What’s especially notable, Sernau calls out, is that Vicuna-13B released just 3 weeks after the leak of LLaMA-13B – an extraordinarily short timeframe that highlights the speed of source innovation. This pace of progress isn’t dissimilar to what has happened in the image generation space, Sernau argues, where Stable Diffusion’s open source roots has enabled it to outpace OpenAI’s Dall-E. “Having an open model led to product integrations, marketplaces, user interfaces, and innovations that didn’t happen for Dall-E,” he notes.

Want to try Vicuna-13B? An online demo is available here.

A wake up call for Google's AI strategy

Sernau’s memo seems intended to serve as a wake-up call for Google’s AI strategy. He argues that “directly competing with Open Source is a losing proposition,” and that Google should pivot to an open source offering that own the ecosystem, much like its strategy behind Chrome and Android.

“The more tightly we control our models, the more attractive we make open alternatives,” Sernau concludes. “Google should establish itself a leader in the open source community, taking the lead by cooperating with, rather than ignoring, the broader conversation.”

Skeptics are not sure open source will win

The memo’s central argument has divided the technology community, with some cheering on this viewpoint. “It would be unexpected and kind of glorious of Google were the first FAANG to get totally decimated by technological competition,” tweeted one observer.

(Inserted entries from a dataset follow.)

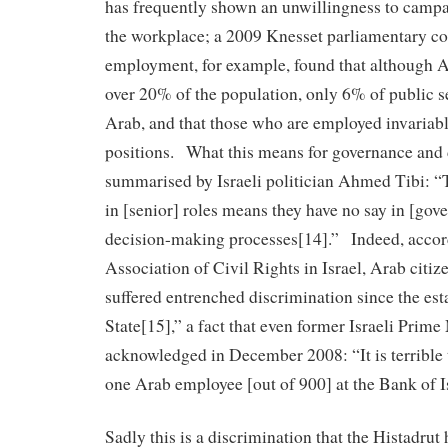
has frequently shown an unwillingness to campai
the workplace; a 2009 Knesset parliamentary co
employment, for example, found that although A
over 20% of the population, only 6% of public s
Arab, and that those who are employed invariab
positions. What this means for governance and
summarised by Israeli politician Ahmed Tibi: “
in [senior] roles means they have no say in [gov
decision-making processes[14].” Indeed, accor
Association of Civil Rights in Israel, Arab citiz
suffered entrenched discrimination since the est
State[15],” a fact that even former Israeli Prim
acknowledged in December 2008: “It is terrible t
one Arab employee [out of 900] at the Bank of I
Sadly this is a discrimination that the Histadrut 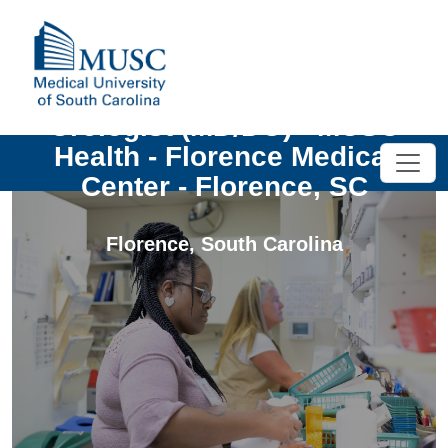
Urologist (MD/DO) - MUSC
Health - Florence Medical
Center - Florence, SC
Florence
,
South Carolina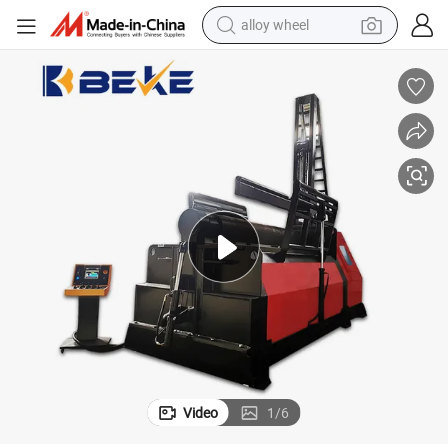
alloy wheel
racing motorcycle
running shoe
pullover hoody
weight loss capsule
powder
basketball shoe
reagent
Video
1
/
6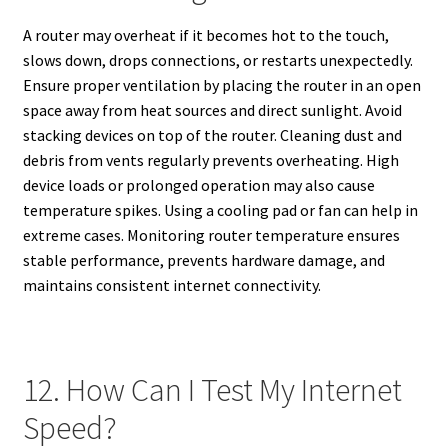
A router may overheat if it becomes hot to the touch,
slows down, drops connections, or restarts unexpectedly.
Ensure proper ventilation by placing the router in an open
space away from heat sources and direct sunlight. Avoid
stacking devices on top of the router. Cleaning dust and
debris from vents regularly prevents overheating. High
device loads or prolonged operation may also cause
temperature spikes. Using a cooling pad or fan can help in
extreme cases. Monitoring router temperature ensures
stable performance, prevents hardware damage, and
maintains consistent internet connectivity.
12. How Can I Test My Internet
Speed?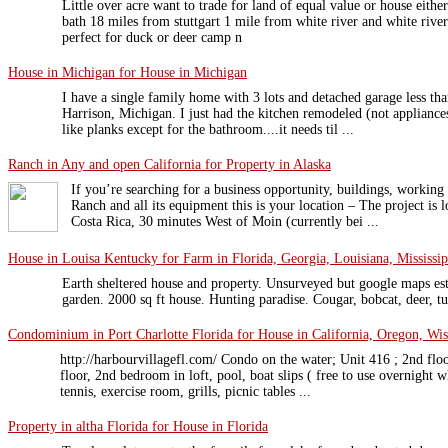
Little over acre want to trade for land of equal value or house eit
bath 18 miles from stuttgart 1 mile from white river and white rive
perfect for duck or deer camp n
House in Michigan for House in Michigan
I have a single family home with 3 lots and detached garage less t
Harrison, Michigan. I just had the kitchen remodeled (not appliances
like planks except for the bathroom....it needs til ...
Ranch in Any and open California for Property in Alaska
If you’re searching for a business opportunity, buildings, worki
Ranch and all its equipment this is your location – The project is 
Costa Rica, 30 minutes West of Moin (currently bei ...
House in Louisa Kentucky for Farm in Florida, Georgia, Louisiana, Mississip
Earth sheltered house and property. Unsurveyed but google maps est
garden. 2000 sq ft house. Hunting paradise. Cougar, bobcat, deer, tu
Condominium in Port Charlotte Florida for House in California, Oregon, Wi
http://harbourvillagefl.com/ Condo on the water; Unit 416 ; 2nd f
floor, 2nd bedroom in loft, pool, boat slips ( free to use overnight wh
tennis, exercise room, grills, picnic tables ...
Property in altha Florida for House in Florida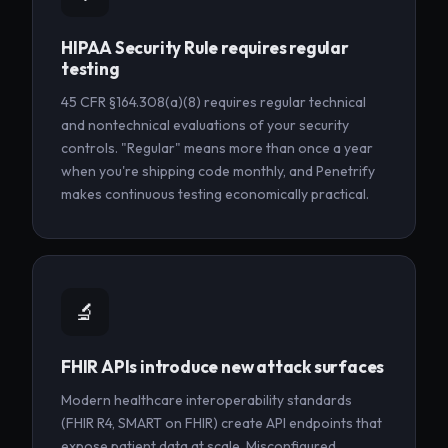
HIPAA Security Rule requires regular
testing
45 CFR §164.308(a)(8) requires regular technical
and nontechnical evaluations of your security
controls. "Regular" means more than once a year
when you're shipping code monthly, and Penetrify
makes continuous testing economically practical.
🔬
FHIR APIs introduce new attack surfaces
Modern healthcare interoperability standards
(FHIR R4, SMART on FHIR) create API endpoints that
expose patient data at scale. Misconfigured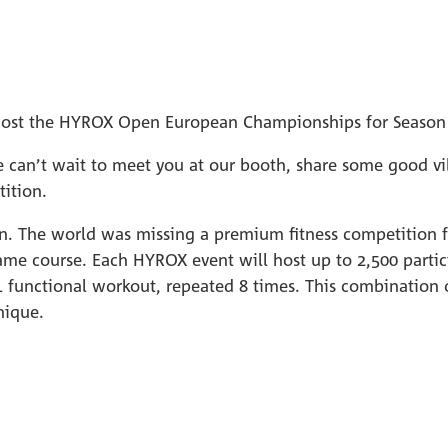
to host the HYROX Open European Championships for Season
can’t wait to meet you at our booth, share some good vib
ition.
on. The world was missing a premium fitness competition fo
ame course. Each HYROX event will host up to 2,500 partic
 functional workout, repeated 8 times. This combination of
nique.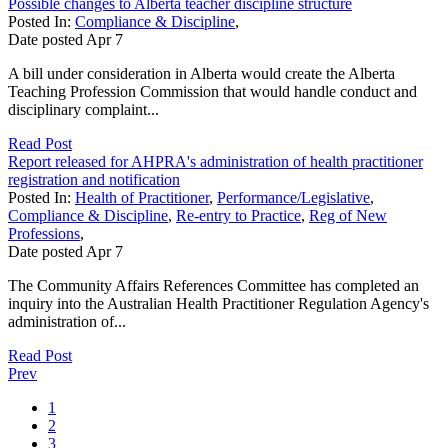
Possible changes to Alberta teacher discipline structure
Posted In:
Compliance & Discipline
,
Date posted
Apr
7
A bill under consideration in Alberta would create the Alberta
Teaching Profession Commission that would handle conduct and
disciplinary complaint...
Read Post
Report released for AHPRA's administration of health practitioner
registration and notification
Posted In:
Health of Practitioner
,
Performance/Legislative
,
Compliance & Discipline
,
Re-entry to Practice
,
Reg of New
Professions
,
Date posted
Apr
7
The Community Affairs References Committee has completed an
inquiry into the Australian Health Practitioner Regulation Agency's
administration of...
Read Post
Prev
1
2
3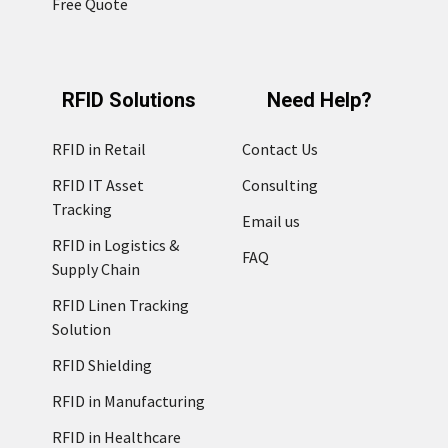
Free Quote
RFID Solutions
Need Help?
RFID in Retail
Contact Us
RFID IT Asset
Consulting
Tracking
Email us
RFID in Logistics &
FAQ
Supply Chain
RFID Linen Tracking
Solution
RFID Shielding
RFID in Manufacturing
RFID in Healthcare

But others are not so sure. Stability AI’s CEO Emad Mostaque chimed in: “While this article fits with much of our thesis I think it has a misunderstanding of what moats actually are. It is [very] difficult to build a business with innovation as a moat, base requirement is too high. Data, distribution, great product are moats.” Microsoft and OpenAI may very well thrive, he concluded, because “the ecosystem building around OpenAI plugins is fantastic and they are leveraging Microsoft for distribution while building their own and getting super interesting data.”

Startup investor and advisor Elad Gil shared similar thoughts, recalling his days at Google when social networks were taking the world by storm. “I always remember when I was at Google in the mid 2000s and social was happening. I was at a meeting where many people (now known as social "experts") were pounding the table saying social products had no moat and would never be sticky,” he said. Ultimately, this viewpoint was proven wrong.

Raj Singh, a startup founder now working at Mozilla, also disagreed with the no moat thesis. “Owning the AI developer platform relationship which OpenAI is doing is the moat. It’s the same moat MS had with Windows developers. It’s the same moat AWS has with cloud developers.” 

Security and responsible AI implications

If there is one thing everyone can agree on, however, it’s that responsible release of AI may no longer be possible, as personalized and open-source models run in the wild. The emergence of open source models as a highly viable alternative comes at an inopportune time for the White House, which convened leaders from Google, Microsoft, OpenAI, Anthropic and more this week on the safety and security of AI products. Open source models that are rapidly able to be customized for any purpose, including for criminal intent, will be difficult to regulate. 

“The private sector has an ethical, moral and legal responsibility to ensure the safety and security of their products,” Vice President Kamala Harris said in a statement. That commitment, many experts conclude, may no longer be possible to keep.